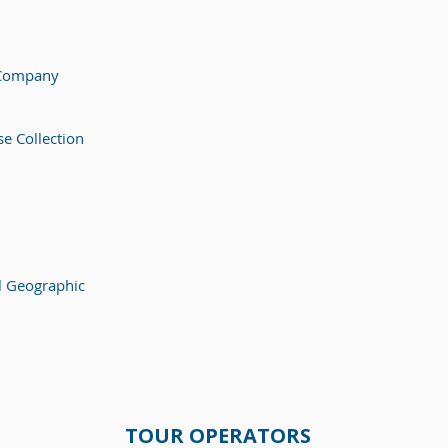
 Company
e Collection
l Geographic
TOUR OPERATORS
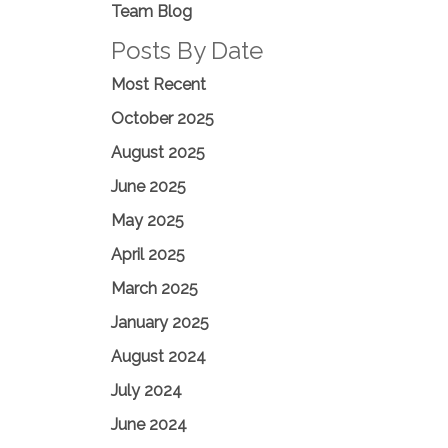
Team Blog
Posts By Date
Most Recent
October 2025
August 2025
June 2025
May 2025
April 2025
March 2025
January 2025
August 2024
July 2024
June 2024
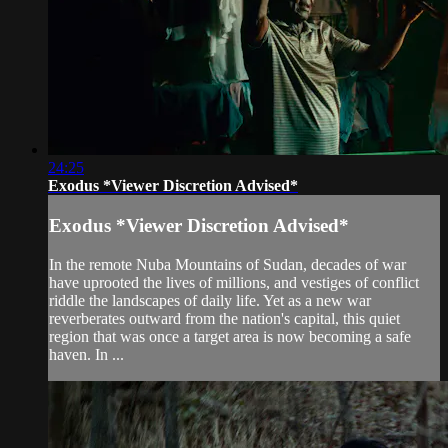
24:25
Exodus *Viewer Discretion Advised*
Exodus *Viewer Discretion Advised*
In the remote Nuba Mountains of Sudan, decades of war
have uprooted the lives of millions, and vestiges of conflict
riddle the landscapes of daily life. Yet as a new war
reverberates outward from the nation's capital, this quiet
region that was once a target area is now becoming a safe
haven. In ...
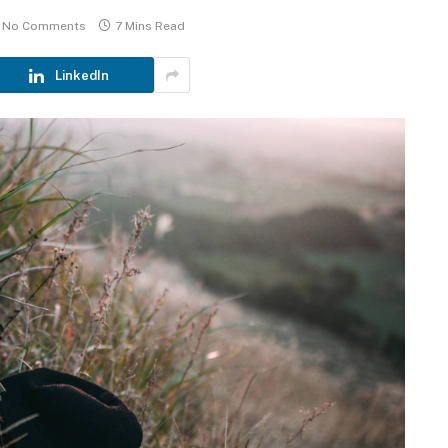
No Comments
7 Mins Read
LinkedIn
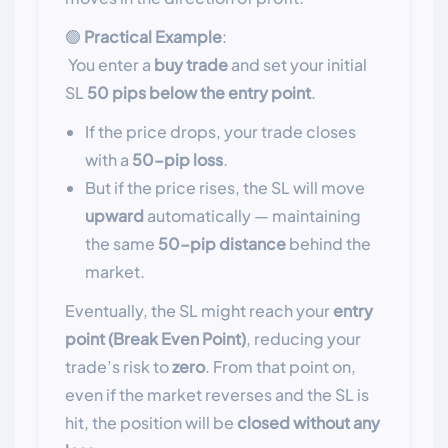
🟢
Practical Example
:
You enter a
buy trade
and set your initial
SL
50 pips below the entry point
.
If the price drops, your trade closes
with a
50-pip loss
.
But if the price rises, the SL will move
upward
automatically — maintaining
the same
50-pip distance
behind the
market.
Eventually, the SL might reach your
entry
point (Break Even Point)
, reducing your
trade’s risk to
zero
. From that point on,
even if the market reverses and the SL is
hit, the position will be
closed without any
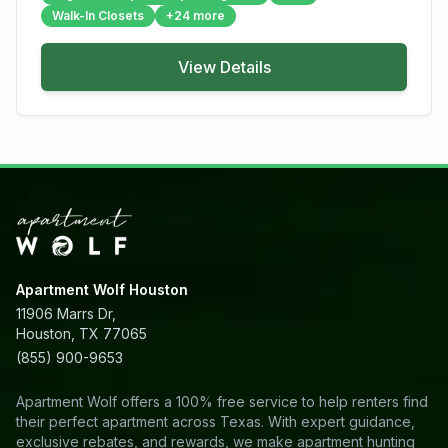
Walk-In Closets
+
24
more
View Details
Apartment Wolf Houston
11906 Marrs Dr,
Houston, TX 77065
(855) 900-9653
Apartment Wolf offers a 100% free service to help renters find
their perfect apartment across Texas. With expert guidance,
exclusive rebates, and rewards, we make apartment hunting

■ Work request
All of the entries must be reproduced exactly, with no pictures kept.

■ Output of the task
 Company
e Collection
l Geographic
TOUR OPERATORS
Team Blog
Posts By Date
Most Recent
October 2025
August 2025
June 2025
May 2025
April 2025
March 2025
January 2025
August 2024
July 2024
June 2024
24:25
Exodus *Viewer Discretion Advised*
Exodus *Viewer Discretion Advised*
In the remote Nuba Mountains of Sudan, decades of war
have uprooted the lives of millions, and vestiges of conflict
riddle the landscapes of daily life. Yet as a new war
reverberates outward from the nation's capital, this quiet
region that was once a target area is now becoming a safe
haven. In ...
No Comments
7 Mins Read
LinkedIn
🟢
Practical Example
:
You enter a
buy trade
and set your initial
SL
50 pips below the entry point
.
If the price drops, your trade closes
with a
50-pip loss
.
But if the price rises, the SL will move
upward
automatically — maintaining
the same
50-pip distance
behind the
market.
Eventually, the SL might reach your
entry
point (Break Even Point)
, reducing your
trade’s risk to
zero
. From that point on,
even if the market reverses and the SL is
hit, the position will be
closed without any
Walk-In Closets
+
24
more
View Details
Apartment Wolf Houston
11906 Marrs Dr,
Houston, TX 77065
(855) 900-9653
Apartment Wolf offers a 100% free service to help renters find
their perfect apartment across Texas. With expert guidance,
exclusive rebates, and rewards, we make apartment hunting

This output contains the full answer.